◆ What you have to do
From the data below, tally each line that has "focus" in it, then give that tally without comment.

◆ Supplied records
---+---
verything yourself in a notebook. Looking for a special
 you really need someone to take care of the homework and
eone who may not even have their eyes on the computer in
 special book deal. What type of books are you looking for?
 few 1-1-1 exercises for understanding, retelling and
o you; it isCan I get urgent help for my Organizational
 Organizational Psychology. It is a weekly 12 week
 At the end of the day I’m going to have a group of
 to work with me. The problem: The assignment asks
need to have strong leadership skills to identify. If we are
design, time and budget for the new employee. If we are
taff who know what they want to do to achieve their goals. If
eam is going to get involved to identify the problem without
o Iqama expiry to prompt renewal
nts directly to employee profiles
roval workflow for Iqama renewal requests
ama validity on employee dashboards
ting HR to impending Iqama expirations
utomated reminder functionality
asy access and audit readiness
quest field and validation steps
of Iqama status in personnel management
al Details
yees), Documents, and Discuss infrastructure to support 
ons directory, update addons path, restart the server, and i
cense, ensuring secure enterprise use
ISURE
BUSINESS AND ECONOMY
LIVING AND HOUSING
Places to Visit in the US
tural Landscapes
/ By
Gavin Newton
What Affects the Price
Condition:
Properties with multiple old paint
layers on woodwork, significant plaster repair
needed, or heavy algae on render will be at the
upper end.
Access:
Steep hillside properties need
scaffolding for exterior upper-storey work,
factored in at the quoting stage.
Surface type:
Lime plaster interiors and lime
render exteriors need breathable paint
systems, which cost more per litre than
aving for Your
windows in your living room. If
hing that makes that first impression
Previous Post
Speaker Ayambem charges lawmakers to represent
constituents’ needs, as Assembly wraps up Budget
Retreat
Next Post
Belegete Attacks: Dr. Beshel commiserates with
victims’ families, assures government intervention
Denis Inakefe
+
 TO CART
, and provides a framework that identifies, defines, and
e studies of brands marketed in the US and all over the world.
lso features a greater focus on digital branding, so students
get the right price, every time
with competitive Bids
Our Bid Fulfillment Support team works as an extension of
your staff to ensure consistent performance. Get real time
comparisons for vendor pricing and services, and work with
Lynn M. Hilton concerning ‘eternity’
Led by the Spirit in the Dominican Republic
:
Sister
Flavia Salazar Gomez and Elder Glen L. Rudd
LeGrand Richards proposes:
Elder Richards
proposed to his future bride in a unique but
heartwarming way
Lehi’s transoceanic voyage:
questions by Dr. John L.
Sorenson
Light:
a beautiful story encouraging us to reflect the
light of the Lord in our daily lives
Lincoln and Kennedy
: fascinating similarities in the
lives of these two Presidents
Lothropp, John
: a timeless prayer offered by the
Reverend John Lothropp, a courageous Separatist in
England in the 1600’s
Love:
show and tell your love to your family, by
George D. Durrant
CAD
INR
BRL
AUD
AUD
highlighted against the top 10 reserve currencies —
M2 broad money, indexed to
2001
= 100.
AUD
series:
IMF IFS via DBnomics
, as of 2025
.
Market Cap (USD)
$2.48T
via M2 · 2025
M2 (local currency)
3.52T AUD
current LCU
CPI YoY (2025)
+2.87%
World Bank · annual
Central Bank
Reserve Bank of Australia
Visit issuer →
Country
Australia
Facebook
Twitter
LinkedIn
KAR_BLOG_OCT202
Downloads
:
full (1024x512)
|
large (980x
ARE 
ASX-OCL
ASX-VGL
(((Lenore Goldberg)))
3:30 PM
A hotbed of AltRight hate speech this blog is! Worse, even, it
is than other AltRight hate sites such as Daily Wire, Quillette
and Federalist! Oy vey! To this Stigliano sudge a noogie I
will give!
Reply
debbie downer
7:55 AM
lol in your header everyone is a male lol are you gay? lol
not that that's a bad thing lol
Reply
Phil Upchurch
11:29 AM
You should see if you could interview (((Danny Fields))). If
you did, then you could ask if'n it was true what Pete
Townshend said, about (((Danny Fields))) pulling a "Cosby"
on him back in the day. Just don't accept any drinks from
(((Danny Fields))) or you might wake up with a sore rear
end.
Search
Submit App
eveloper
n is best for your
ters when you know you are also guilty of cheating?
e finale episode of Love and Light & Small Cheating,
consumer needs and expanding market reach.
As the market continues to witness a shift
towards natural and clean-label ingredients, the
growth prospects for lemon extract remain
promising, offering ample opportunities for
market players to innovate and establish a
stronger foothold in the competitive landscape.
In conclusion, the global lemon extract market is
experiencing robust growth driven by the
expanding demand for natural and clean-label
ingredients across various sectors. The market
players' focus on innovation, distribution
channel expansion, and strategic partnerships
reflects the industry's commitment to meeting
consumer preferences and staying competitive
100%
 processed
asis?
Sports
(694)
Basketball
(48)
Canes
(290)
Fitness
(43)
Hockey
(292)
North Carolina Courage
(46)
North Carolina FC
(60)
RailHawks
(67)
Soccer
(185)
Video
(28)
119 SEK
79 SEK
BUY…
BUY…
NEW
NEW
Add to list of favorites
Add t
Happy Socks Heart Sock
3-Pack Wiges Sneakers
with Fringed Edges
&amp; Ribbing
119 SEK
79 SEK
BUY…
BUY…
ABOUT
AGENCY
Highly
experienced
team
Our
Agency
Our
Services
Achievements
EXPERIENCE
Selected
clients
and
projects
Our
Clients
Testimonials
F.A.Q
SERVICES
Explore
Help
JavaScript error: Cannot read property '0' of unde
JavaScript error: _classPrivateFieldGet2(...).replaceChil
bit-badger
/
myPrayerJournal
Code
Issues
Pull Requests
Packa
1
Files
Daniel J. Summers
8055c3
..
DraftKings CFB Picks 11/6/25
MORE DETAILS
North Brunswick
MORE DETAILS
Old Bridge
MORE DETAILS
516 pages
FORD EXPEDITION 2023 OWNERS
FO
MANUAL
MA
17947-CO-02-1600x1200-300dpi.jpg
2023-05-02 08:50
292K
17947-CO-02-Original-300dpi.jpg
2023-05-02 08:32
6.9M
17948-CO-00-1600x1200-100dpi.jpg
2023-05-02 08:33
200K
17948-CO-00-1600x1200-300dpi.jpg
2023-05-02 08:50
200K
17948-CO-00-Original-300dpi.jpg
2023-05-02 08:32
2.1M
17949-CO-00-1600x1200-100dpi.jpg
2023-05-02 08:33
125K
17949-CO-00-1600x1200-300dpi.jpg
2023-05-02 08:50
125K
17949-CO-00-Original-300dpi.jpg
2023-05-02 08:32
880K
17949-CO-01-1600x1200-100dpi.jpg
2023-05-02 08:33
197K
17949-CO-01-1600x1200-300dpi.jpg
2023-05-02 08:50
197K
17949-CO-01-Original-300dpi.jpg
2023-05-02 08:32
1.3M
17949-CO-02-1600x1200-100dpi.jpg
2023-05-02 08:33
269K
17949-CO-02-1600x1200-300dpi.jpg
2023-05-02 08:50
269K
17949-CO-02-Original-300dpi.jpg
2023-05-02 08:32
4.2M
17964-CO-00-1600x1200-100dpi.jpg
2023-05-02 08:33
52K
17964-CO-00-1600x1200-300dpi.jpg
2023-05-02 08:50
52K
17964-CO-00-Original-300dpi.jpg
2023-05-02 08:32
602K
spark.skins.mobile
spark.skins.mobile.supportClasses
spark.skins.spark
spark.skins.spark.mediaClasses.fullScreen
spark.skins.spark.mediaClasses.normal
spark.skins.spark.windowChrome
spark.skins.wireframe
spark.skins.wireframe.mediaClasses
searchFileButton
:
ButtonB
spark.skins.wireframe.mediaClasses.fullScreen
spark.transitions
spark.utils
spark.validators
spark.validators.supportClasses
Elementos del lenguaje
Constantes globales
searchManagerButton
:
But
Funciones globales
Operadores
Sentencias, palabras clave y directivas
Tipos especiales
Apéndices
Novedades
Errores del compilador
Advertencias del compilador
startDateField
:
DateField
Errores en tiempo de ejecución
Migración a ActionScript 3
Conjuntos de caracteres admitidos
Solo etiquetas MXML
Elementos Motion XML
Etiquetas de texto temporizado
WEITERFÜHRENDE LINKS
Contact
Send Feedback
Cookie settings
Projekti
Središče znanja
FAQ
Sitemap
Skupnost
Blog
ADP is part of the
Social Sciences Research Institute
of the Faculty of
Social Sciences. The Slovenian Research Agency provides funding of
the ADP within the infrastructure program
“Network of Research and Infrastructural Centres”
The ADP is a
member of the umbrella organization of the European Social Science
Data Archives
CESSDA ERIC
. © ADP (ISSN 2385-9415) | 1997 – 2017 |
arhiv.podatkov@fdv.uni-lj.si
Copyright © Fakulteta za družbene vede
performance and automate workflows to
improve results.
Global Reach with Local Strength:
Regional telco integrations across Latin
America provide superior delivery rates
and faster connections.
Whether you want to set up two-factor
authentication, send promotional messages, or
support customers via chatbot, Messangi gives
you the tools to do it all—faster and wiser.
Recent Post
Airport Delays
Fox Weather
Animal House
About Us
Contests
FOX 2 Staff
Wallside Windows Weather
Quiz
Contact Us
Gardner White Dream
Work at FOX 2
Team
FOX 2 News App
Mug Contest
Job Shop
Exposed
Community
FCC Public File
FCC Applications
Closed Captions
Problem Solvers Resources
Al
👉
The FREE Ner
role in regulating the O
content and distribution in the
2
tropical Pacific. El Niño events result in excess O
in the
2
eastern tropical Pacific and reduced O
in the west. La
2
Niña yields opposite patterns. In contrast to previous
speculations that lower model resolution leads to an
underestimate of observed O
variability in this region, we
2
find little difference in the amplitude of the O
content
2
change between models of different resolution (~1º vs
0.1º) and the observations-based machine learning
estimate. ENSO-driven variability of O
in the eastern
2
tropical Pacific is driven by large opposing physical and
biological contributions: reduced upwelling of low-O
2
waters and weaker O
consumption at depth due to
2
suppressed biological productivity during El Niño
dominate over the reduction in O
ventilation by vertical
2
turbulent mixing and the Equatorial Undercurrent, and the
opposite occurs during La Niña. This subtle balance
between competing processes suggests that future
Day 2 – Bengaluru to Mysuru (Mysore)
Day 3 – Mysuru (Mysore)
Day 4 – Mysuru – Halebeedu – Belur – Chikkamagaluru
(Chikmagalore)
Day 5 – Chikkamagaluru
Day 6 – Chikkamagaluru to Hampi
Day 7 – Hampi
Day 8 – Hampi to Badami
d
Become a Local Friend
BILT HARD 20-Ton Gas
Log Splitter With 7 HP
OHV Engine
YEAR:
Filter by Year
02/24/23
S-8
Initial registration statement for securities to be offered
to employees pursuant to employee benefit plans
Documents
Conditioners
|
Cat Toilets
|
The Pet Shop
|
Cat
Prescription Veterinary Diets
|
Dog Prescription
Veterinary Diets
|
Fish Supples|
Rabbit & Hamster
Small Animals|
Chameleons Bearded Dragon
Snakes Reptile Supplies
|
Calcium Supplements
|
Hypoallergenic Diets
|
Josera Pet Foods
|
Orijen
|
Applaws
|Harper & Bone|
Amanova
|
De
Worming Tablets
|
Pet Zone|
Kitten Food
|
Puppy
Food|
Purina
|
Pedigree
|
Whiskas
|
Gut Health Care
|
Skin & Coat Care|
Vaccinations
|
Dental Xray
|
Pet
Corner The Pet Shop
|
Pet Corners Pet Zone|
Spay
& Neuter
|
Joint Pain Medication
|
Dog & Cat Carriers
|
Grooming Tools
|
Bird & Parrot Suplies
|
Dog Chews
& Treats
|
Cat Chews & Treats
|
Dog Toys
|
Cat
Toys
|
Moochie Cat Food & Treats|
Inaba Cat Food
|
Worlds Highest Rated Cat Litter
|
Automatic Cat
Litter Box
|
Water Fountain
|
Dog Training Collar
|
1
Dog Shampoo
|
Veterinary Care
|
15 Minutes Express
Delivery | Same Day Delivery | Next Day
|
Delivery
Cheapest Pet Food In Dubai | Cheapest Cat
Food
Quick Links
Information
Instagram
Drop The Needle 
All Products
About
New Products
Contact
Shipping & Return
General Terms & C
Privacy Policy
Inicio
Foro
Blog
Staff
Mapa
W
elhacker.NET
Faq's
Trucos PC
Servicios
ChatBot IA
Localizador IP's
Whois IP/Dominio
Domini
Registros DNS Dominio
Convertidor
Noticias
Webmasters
---+---
◆ Written reply
2